I am lucky enough to have a husband who met me skinny and has kept his rose coloured glasses on as I have yo-yoed up and down throughout the years. Ryan and I are completely different people, I am fire and he is a calm ocean. Myself–with all my wild ideas, fast talking ways, and flailing of arms to tell a story–was deeply in love with a man whose patience, calm, and strength made him an anchor in my life. I call Ryan my anchor because we met at time when life’s winds were gusting around me so strong and I tried to hold on, but to what? To whom? And then he walked in the room. Ash covered fire brigade pants and a black bonds singlet, motorbike helmet and jacket in arms.
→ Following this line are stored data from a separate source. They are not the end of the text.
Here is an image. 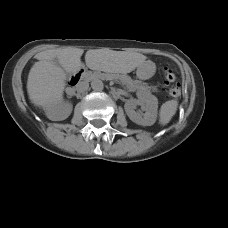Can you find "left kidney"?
<instances>
[{
  "mask_svg": "<svg viewBox=\"0 0 228 228\" xmlns=\"http://www.w3.org/2000/svg\"><path fill=\"white\" fill-rule=\"evenodd\" d=\"M143 104L145 106V113L143 116L135 112V108L138 105ZM158 101L157 98L149 94H141L138 99H127L124 105L125 112L129 119L140 126H151L156 121Z\"/></svg>",
  "mask_w": 228,
  "mask_h": 228,
  "instance_id": "1",
  "label": "left kidney"
}]
</instances>
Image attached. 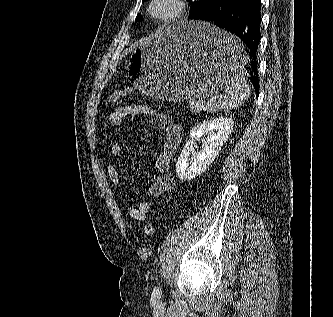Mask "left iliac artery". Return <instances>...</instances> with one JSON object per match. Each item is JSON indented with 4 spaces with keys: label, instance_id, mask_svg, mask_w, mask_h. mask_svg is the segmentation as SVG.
<instances>
[{
    "label": "left iliac artery",
    "instance_id": "obj_1",
    "mask_svg": "<svg viewBox=\"0 0 333 317\" xmlns=\"http://www.w3.org/2000/svg\"><path fill=\"white\" fill-rule=\"evenodd\" d=\"M154 294H156V295H160L161 294V291H160V289H159V287L158 286H156L155 288H154Z\"/></svg>",
    "mask_w": 333,
    "mask_h": 317
}]
</instances>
Sold. In love. He was mine and I would do whatever I had to do to get him. I found him so sexy and am so repulsed by the sight of my own body I had to find my mojo. I had to find a lil love for myself!  Just a lil.
I have worked here for 2ish months now. I have learned allot about women and their body image of themselves. I stripped off today. I stripped down raw! {Yes I kind of made hubby spray tan me last night for an extra boost of confidence} when I took off my clothes in front of the mirror {in my work place :O } I freaked out a little! But then I put on my birthday present, a brand spanking new pair of Christian Louboutin Daffodil shoes and I was Kim Kardashian! I was HOT! Having worked with Kira before I know this woman knows what she is doing! When I shoot with her, I surrender myself to her and trust in what she is doing. When the robe came off surprisingly I felt powerful. I was nervous to the end result and if there would be anything I would like. But I was having fun. I enjoyed the ride. The result? Well, I AM FREAKING HOT! Curves and all. I am perfect, however I come. I am perfect, curves saggy belly and all! But feel free to judge for yourself.
Would I do it again? Hell yeah! I had a blast. It has cemented in my mind what I am doing here.
Ex Oh Ex Oh
SammyO
HAHA besides doing this blog on work time {SSSSSSSSHHHHHHHHHhhhhhhhhhhhh}
I was not paid for this, and every single word is true and written by me haha

4 Comments

  1. traci barnes on September 16, 2011 at 6:17 pm

    the photo is beautiful sweetie just like you. you have always been a beautiful girl and now you're a young lady. you have a great way with words and i loved reading every word of it. you go get em girlfriend hugs and kisses to you sammmi; traci xo

  2. Linda Kelly Lee on September 16, 2011 at 10:05 pm

    Love it Sammi, Happy 25th Birthday. What a way to celebrate. I should do that also. You wouldn't laugh at my 64 year old body would you? LOL

  3. Anonymous on September 17, 2011 at 10:15 am

    You look gorgeous!!!!!!

  4. Kathryn on September 17, 2011 at 2:57 pm

    You are so young, pretty and graceful…enjoy, as these are the best times of your life, don't waste a minute, you can fret at stupid little things later in life when there is nothing better to do! OMG, check out these shoes!